Table 1 shows the criteria considered for classifying as renal impairment.

If any one of these above criteria is fulfilled, then it is considered as renal involvement present.

3. Results

Out of the 108 cases studied, there were 60 (55.5%) male and 48 (44.5%) female cases with a male-to-female ratio of 1.25 : 1. This coincides with the fact that male children are usually less covered and exposed more to mosquito bites. A maximum number of cases were detected in the age group of 5–10 years (62%) followed by 10–14 years (27%), and 0–5 years (11%). Figure 1 shows age and sex distribution of the total cases.

As seen from Figure 2, there were 55 cases (50.9%) which have renal involvement in the form of proteinuria, increased serum creatinine, abnormal urinary casts, cells, and so forth. Maximum incidence of renal involvement was in the 5–10 years age group. Repeated malaria infection causing immunological injury to the kidney may be the possible explanation.

Figure 3 depicts the age and sex distribution of renal involvement. Most of the renal involvement is seen in the age group of 5–10 years in both males and females though male children are more affected in all age groups than the female children.

62.7% of patient with falciparum malaria has renal involvement as compared to only 28.6% of vivax cases. All mixed infection cases have renal involvement. Figure 4 shows the type of malaria and its relation with increased urinary protein excretion.

4. Discussion

Malaria reemerged once again as a major public health problem of India in the late 1970s after a significant decline in the 60’s, affecting 2–2.5 million cases usually. Thus malaria is a parasitic diseases of great epidemiological importance, and malarial renal involvement is emerging as an important problem in tropical countries. Renal involvement in malaria displays the full spectrum of interaction between red-cell abnormalities and TH1 and TH2 activation. At one extreme is a slowly progressive immune-complex mediated glomerulopathy that supervenes in a setting of TH2 predominance, classically associated with P. malaria infection. At the other extreme is a severe disease dominated by the hemodynamic consequences of massive red-cell parasitization, eventually leading to acute tubular necrosis. This is mostly seen with P. falciparum infection. In between lay two syndromes, namely, acute interstitial nephritis and acute proliferative glomerulonephritis.

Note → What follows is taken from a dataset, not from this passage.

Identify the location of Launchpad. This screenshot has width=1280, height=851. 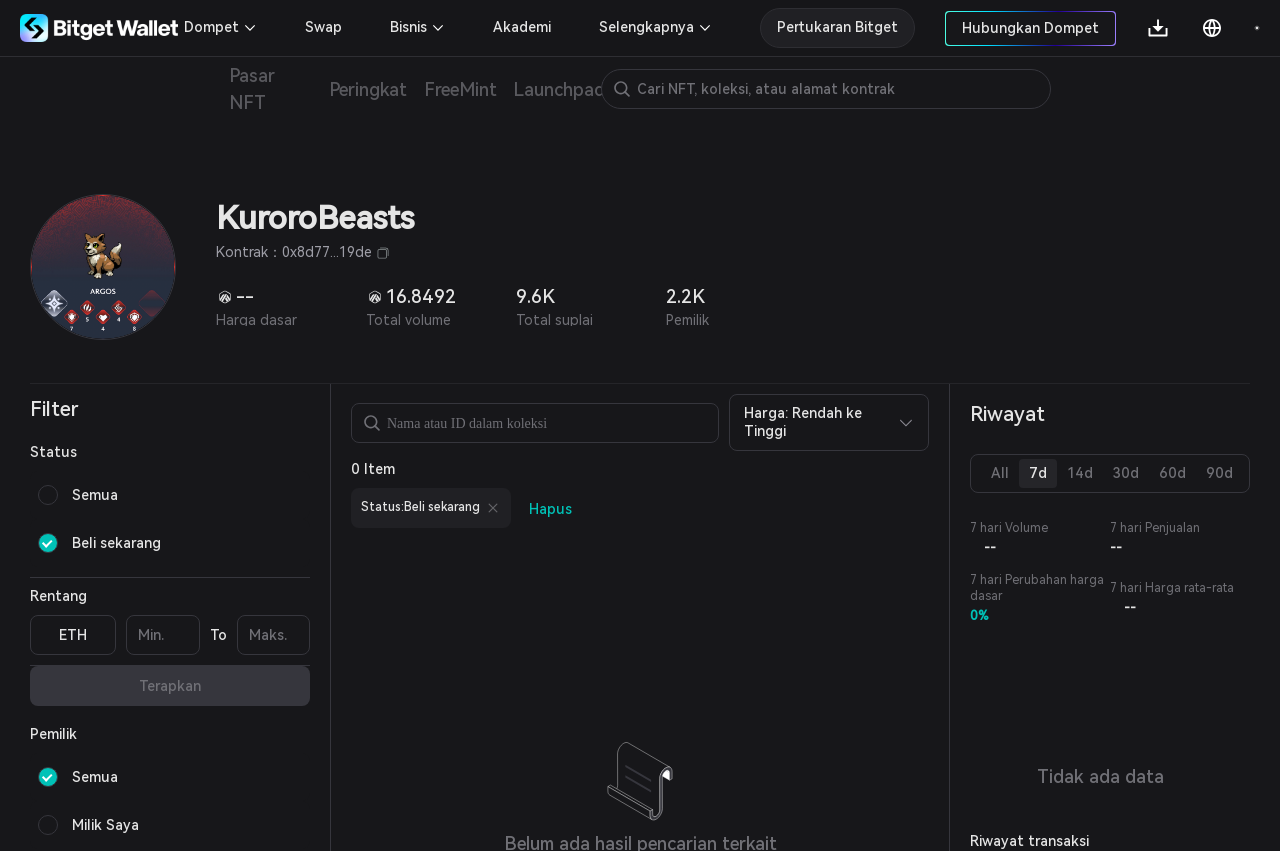 (559, 89).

In the study 50.9% have some form of renal involvement. Similar results were seen in different studies, 30–70% [20], 46.9% [21], 53–46% [22]. In different studies, the male to female ratio varies from 2 : 1 [23] to 1.6 : 1 [24]. The sex difference in incidence of malaria may be because of different medical-care-seeking behavior in different socioeconomic status, ethnic groups, and attitude of parents especially mothers towards male children. Also more outdoor activity of male children may be a contributory factor.

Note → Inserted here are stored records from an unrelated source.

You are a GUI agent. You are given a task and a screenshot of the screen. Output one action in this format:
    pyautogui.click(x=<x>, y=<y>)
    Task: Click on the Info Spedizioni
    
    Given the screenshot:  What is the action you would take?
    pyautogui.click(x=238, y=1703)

In another study, maximum cases observed in age group 0–5 years [25]. But in the present study maximum number of cases is seen in the age group of 5–10years. From late infancy to two year the child has no immunity and is no longer protected by mother’s antibodies. Thereafter even though immunity develops it is weak till age of 5 years. This explains why the maximum incidence of malaria in this study observed is in the said age group [26].

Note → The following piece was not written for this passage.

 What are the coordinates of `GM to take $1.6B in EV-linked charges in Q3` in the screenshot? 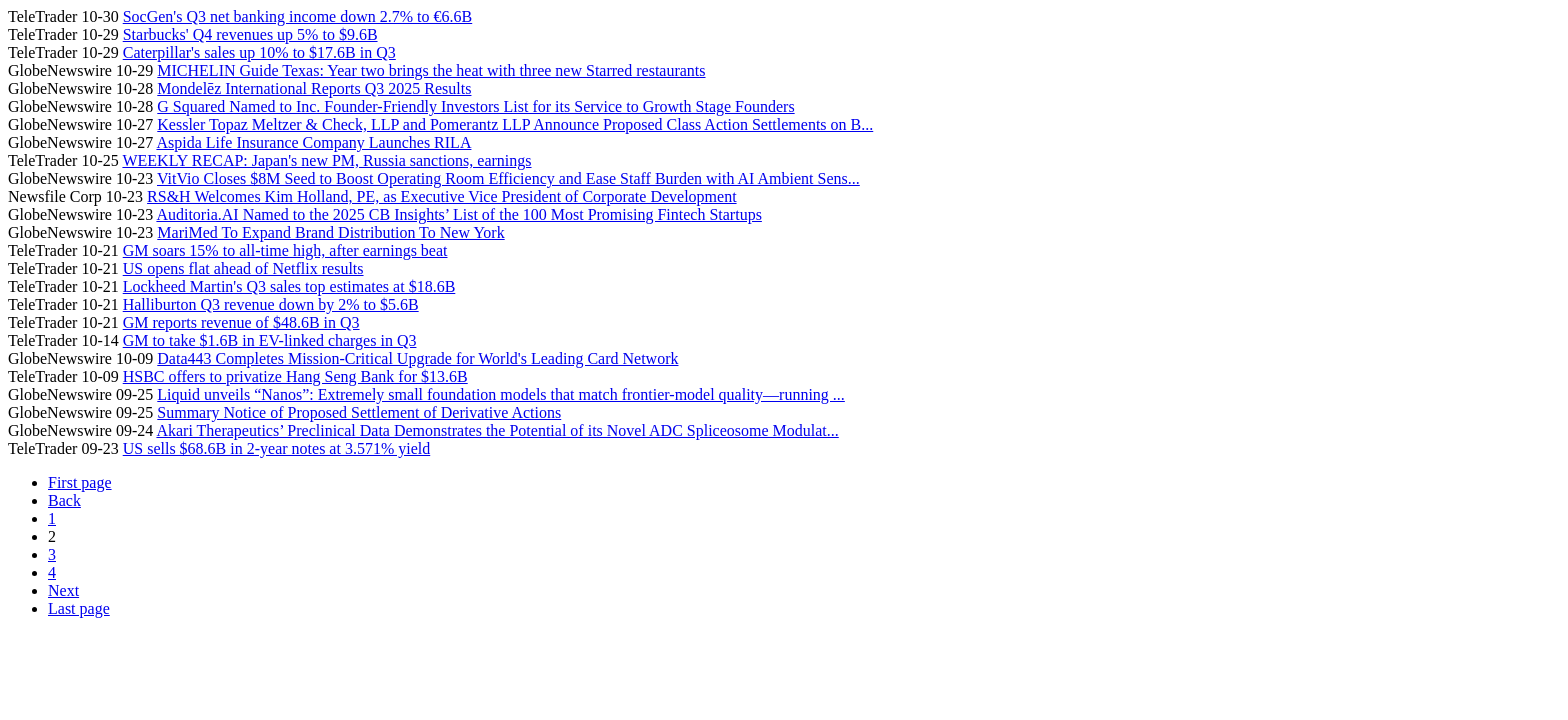 It's located at (270, 340).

In this study 62.7% of patient cases have some form of renal involvement. Similarly other studies have given comparable results. Few studies give 58.2% of renal involvement in falciparum malaria, 23% in vivax malaria [22]. The percentage of renal involvement is maximum in mixed infection group. The hemodynamic changes are more malignant in case of falciparum malaria as the RBC parasitization rate and micro-vascular obstruction is maximum in falciparum malaria [3].

5. Conclusion

It is concluded that male children of 5–10 years are more vulnerable for malaria with renal involvement more so if mixed infection is present. Early and prompt diagnosis along with aggressive therapy can prevent progression to complicated malaria while we are waiting to combat other factors like vector control, administrative shortfalls, financial stringency, and so forth. A new molecular marker has to be searched for, and that may give early clue to renal involvement before biochemical abnormality of renal involvement is detected.